The prior days I have written about an incident that occurred in New York City between two people occupying apartments one underneath the other on floors five and six of a building. One workday night between one and two in the morning the tenant in the sixth floor apartment made sufficient noise to wake up the tenant in the fifth floor named David. David left a note telling the sixth floor tenant he did not appreciate it and that he was going to notify the management and if it happened again call the cops.
The sixth floor tenant decided that letter was a direct threat to his personal and psychological well-being and an act of violence against him. He denied making noise to wake them up, said if he did their aggressive note was unnecessary, and he intends to make whatever noise he desires in the future.
Poor David, not only did he get woken up but he now has had thrust in his hand a letter accusing him of an act of violence by the person who he complained to about waking him. This was the last thing David needed.
He wrote back: “I know this was probably dictated by the tone of my note, but please do not perceive me as just another narrow-minded white p—- scared of anything outside of his little white world. I have nothing in common with such people, and I would like to emphasize it once (again) that my note yesterday, rude as it was, was nothing more than a response to a late-night disturbance.” He left his name, his number and his email address and encouraged his neighbor to knock on his door and chat: “You know where we live.”

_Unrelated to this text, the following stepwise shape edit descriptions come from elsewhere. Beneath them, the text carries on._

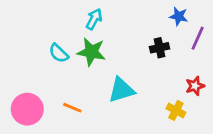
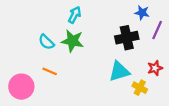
black cross: (160, 48) -> (127, 38), size x1.5
cyan triangle: (121, 90) -> (119, 71), moved
orange line: (72, 108) -> (50, 71), moved

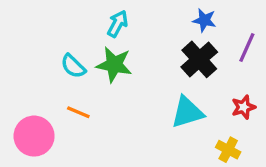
blue star: (142, 13) -> (204, 20), moved
black cross: (127, 38) -> (199, 59), turned -30
yellow cross: (140, 88) -> (228, 150), moved

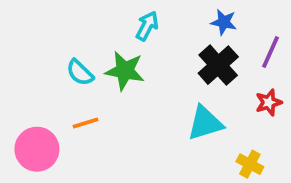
cyan arrow: (117, 24) -> (147, 26), moved
red star: (243, 107) -> (269, 102), moved
orange line: (78, 112) -> (86, 123), turned -40

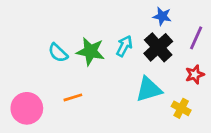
cyan arrow: (147, 26) -> (124, 46), moved
orange line: (86, 123) -> (73, 97), moved
yellow cross: (250, 164) -> (181, 108), moved

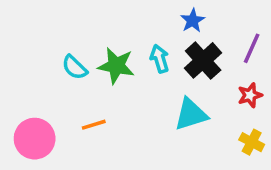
blue star: (162, 16) -> (193, 21), moved, turned 30
cyan arrow: (124, 46) -> (160, 59), turned -45
yellow cross: (181, 108) -> (252, 142), moved

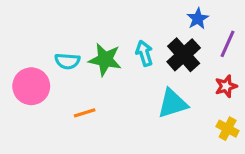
blue star: (193, 21) -> (198, 19), moved
cyan semicircle: (75, 67) -> (67, 61), turned -40
pink circle: (35, 139) -> (31, 86), moved

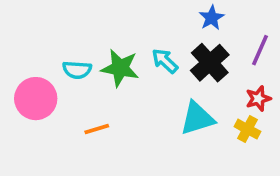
blue star: (198, 19) -> (212, 18), moved
cyan arrow: (144, 53) -> (165, 61), turned -30
yellow cross: (228, 129) -> (247, 129), moved

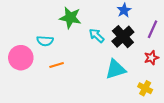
green star: (120, 68) -> (70, 18), moved
orange line: (97, 129) -> (57, 65), moved
yellow cross: (247, 129) -> (145, 88), moved

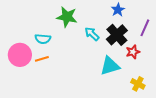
red star: (151, 58) -> (133, 52), moved
orange line: (57, 65) -> (42, 59), moved

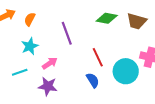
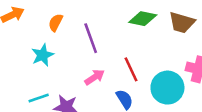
orange semicircle: (30, 19) -> (56, 23), moved
pink arrow: (50, 63) -> (95, 77), moved
cyan line: (20, 72) -> (39, 98), moved

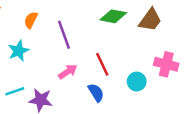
brown trapezoid: (182, 23) -> (150, 20), turned -70
cyan circle: (167, 88) -> (137, 82), size x0.6

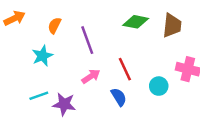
brown trapezoid: (150, 20) -> (172, 25), turned -30

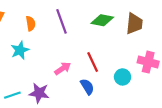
orange semicircle: (55, 25) -> (31, 24), turned 144
purple line: (87, 40) -> (62, 21), moved
cyan line: (39, 96) -> (12, 95), moved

I suppose you can figure out by David’s response that the sixth floor neighbor was black and suggested that David complained about the noise because of that. David admits he is white but emphasizes he is not “narrow-minded” and has nothing to do with white people “scared of anything outside of his little white world.” In the face of the sixth floor tenant’s aggressiveness David folds his tent, apologizes for his letter, and suggests to his sixth floor neighbor it is all right if he makes all the noise he wishes to make. David’s timidity reaffirms in the guy causing the trouble that he is the aggrieved party.

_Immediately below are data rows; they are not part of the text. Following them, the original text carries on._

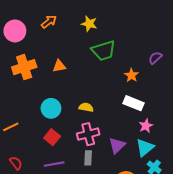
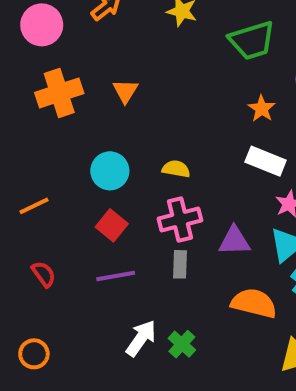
green trapezoid: (104, 51) -> (252, 40), moved
orange triangle: (59, 66) -> (125, 91), turned -48
purple triangle: (117, 145) -> (234, 241), turned 42

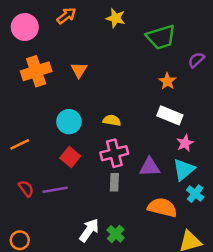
purple line: (116, 276) -> (55, 190), moved

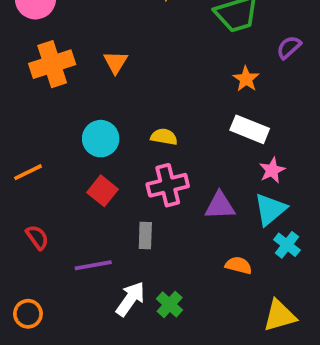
gray rectangle: (114, 182) -> (145, 235), moved
purple line: (55, 190) -> (93, 265), moved
orange semicircle: (162, 207) -> (239, 265), size x0.6

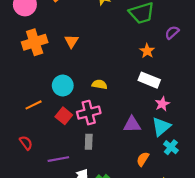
orange line: (28, 172) -> (34, 105), moved
pink cross: (168, 185) -> (89, 113), moved
orange semicircle: (239, 265) -> (143, 159), turned -72

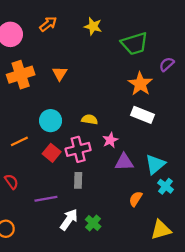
orange star: (147, 51) -> (140, 84), size x1.5
pink star: (162, 104) -> (110, 140), moved

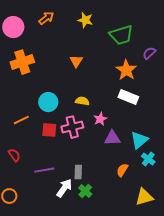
orange triangle: (60, 73) -> (76, 61), moved
red square: (52, 153) -> (49, 130), turned -35
gray rectangle: (78, 180) -> (78, 172), moved

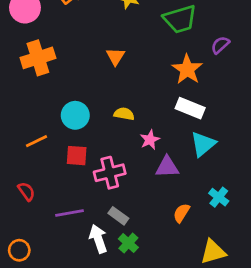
pink cross: (72, 127) -> (110, 173), moved
cyan triangle: (139, 140) -> (203, 144), moved
gray rectangle: (78, 172) -> (118, 216), turned -56
white arrow: (64, 188) -> (98, 239), turned -54

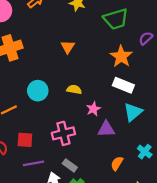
red square: (77, 156) -> (25, 140), moved

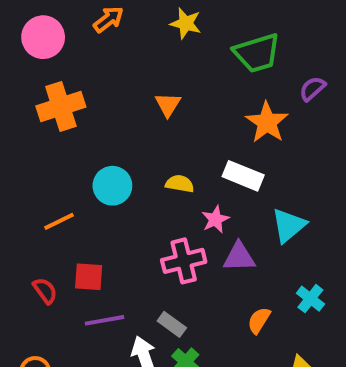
white rectangle: (123, 85) -> (243, 176), moved
pink cross: (63, 133) -> (184, 261), moved

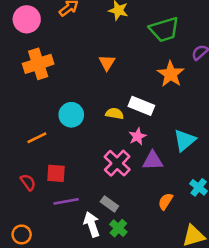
white rectangle: (243, 176) -> (141, 106), moved
pink cross: (184, 261) -> (117, 163), turned -32

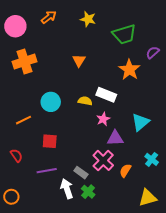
pink cross: (117, 163) -> (103, 160), moved
red square: (56, 173) -> (50, 141), moved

This article in the Washington Post written by a black reporter noted that the letter of the sixth floor tenant which he put on Facebook was: “This is a perfect example of how to keep your cool when you confronted ignorance. Don’t stoop to their level… To quote the FLOTUS “When they go low we go high!” Rock on Richard with your bad self!”
#CLAPBACKOFTHESEASON Towanna Williams Thompson called it.

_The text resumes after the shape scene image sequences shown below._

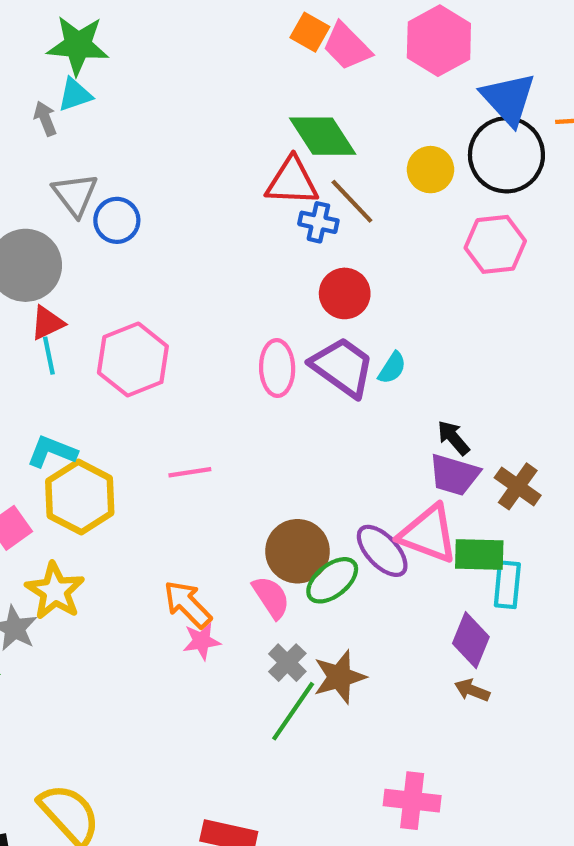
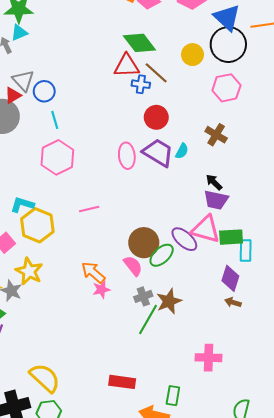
red triangle: (47, 323) -> (13, 95), moved
cyan line: (49, 356) -> (55, 120), moved
brown cross: (518, 486) -> (216, 135), moved
gray cross: (287, 663) -> (143, 296), turned 30

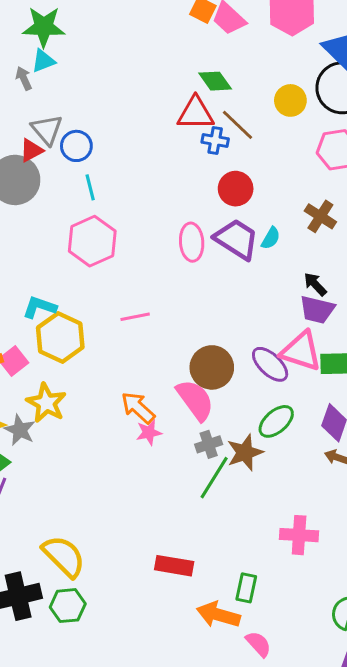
green diamond: (139, 43) -> (215, 81), size x0.7
green ellipse: (162, 255) -> (276, 421), moved
pink semicircle: (133, 266) -> (195, 400), size x1.4

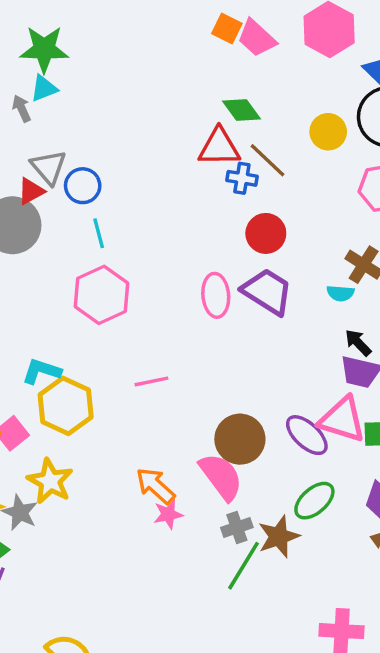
cyan semicircle: (271, 238) -> (340, 293), moved, turned 65

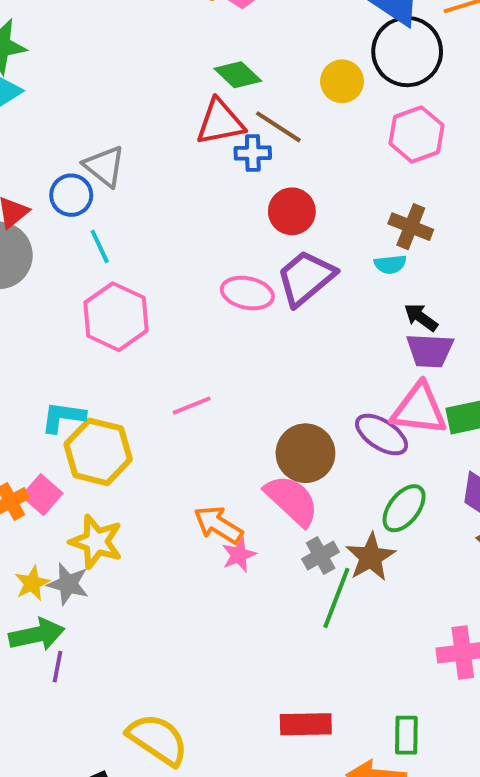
gray triangle: (49, 167) -> (105, 166), moved
purple trapezoid: (267, 292) -> (306, 278), turned -62
pink ellipse: (216, 295) -> (247, 293), turned -63

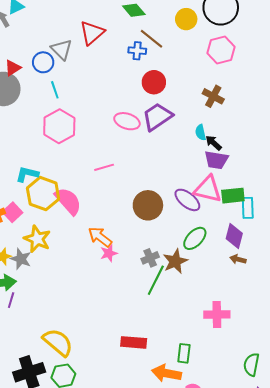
red triangle: (220, 122) -> (92, 33), moved, turned -36
cyan semicircle: (390, 264) -> (201, 132), moved, turned 77
pink line: (192, 406) -> (104, 167), moved
pink semicircle: (292, 500) -> (68, 201), moved

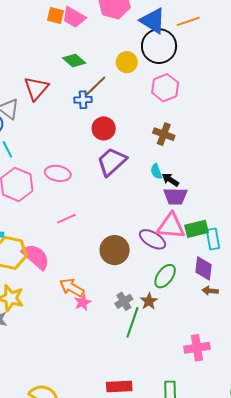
brown line: (152, 39) -> (95, 86), turned -75
pink ellipse: (127, 121) -> (58, 173), moved
brown star: (175, 261) -> (149, 301), size x0.7

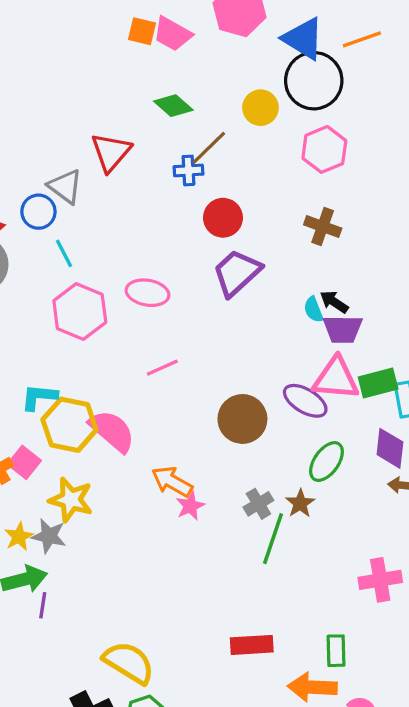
cyan semicircle: (156, 171) -> (313, 310), moved

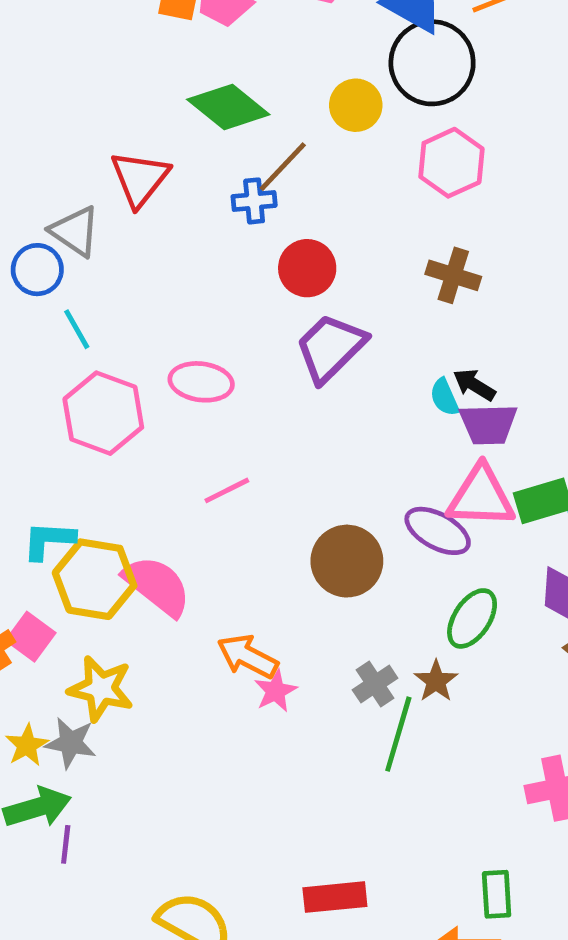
green diamond: (173, 106) -> (228, 107), size x1.4
red rectangle: (252, 645) -> (335, 897), moved

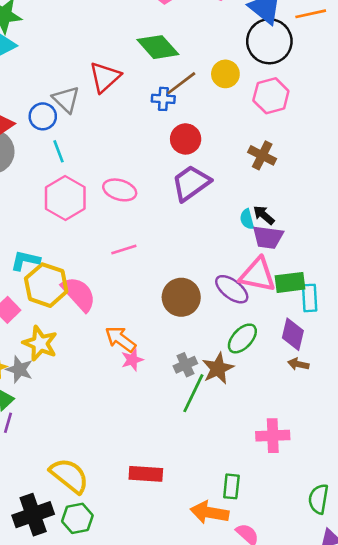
yellow circle: (356, 105) -> (225, 74), moved
brown star: (436, 681) -> (218, 368), size x1.4

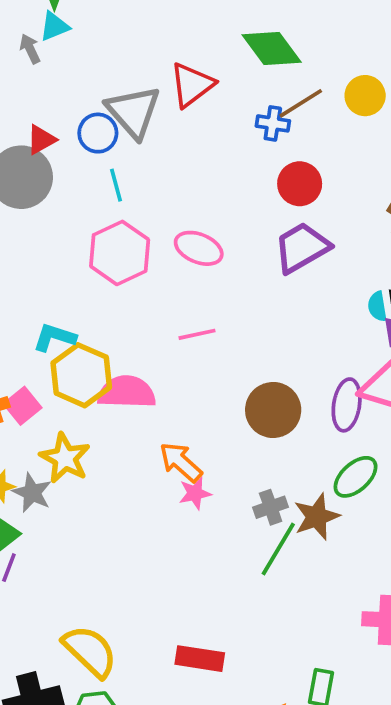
gray triangle: (66, 99) -> (133, 112), size x1.4
purple ellipse: (232, 289) -> (347, 405), turned 56
pink semicircle: (79, 294) -> (127, 392), turned -51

Josmar Trujillo, a New York writer and activist with the Coalition to End Broken Windows said: “The interaction between the neighbors in a gentrifying community is “emblematic of what people see as this oil and water relationship between people who are gentrifying into neighborhoods of color. You’re basically asking me to adhere to your norms. You’re coming in with what you feel is the right volume and the right temperature for the community and you’re trying to hang that over my head. The police are the tool that can be used to bash people over the head with those new norms.”
Get that the gentrifying people are asking the people of color to “adhere to your norms.” You know like not raising a ruckus at between one and two in the morning during a workday. I thought those were universal norms to have respect for people who have to sleep to be ready for work.
I thought the idea was for us to get along as people not to be finding reasons not to. This whole episode between two neighbors was a tempest in a tea pot. It should have remained as such. That the Washington Post thought it was newsworthy and the letter of the noisy tenant worth producing in full suggests its goal is not racial harmony but is stirring up racial hatred.
I suppose we must keep that in mind in its coverage of the newly elected president. It aims to tear down rather than build up. Maybe that is good for business but it sure isn’t helpful for a country trying to survive.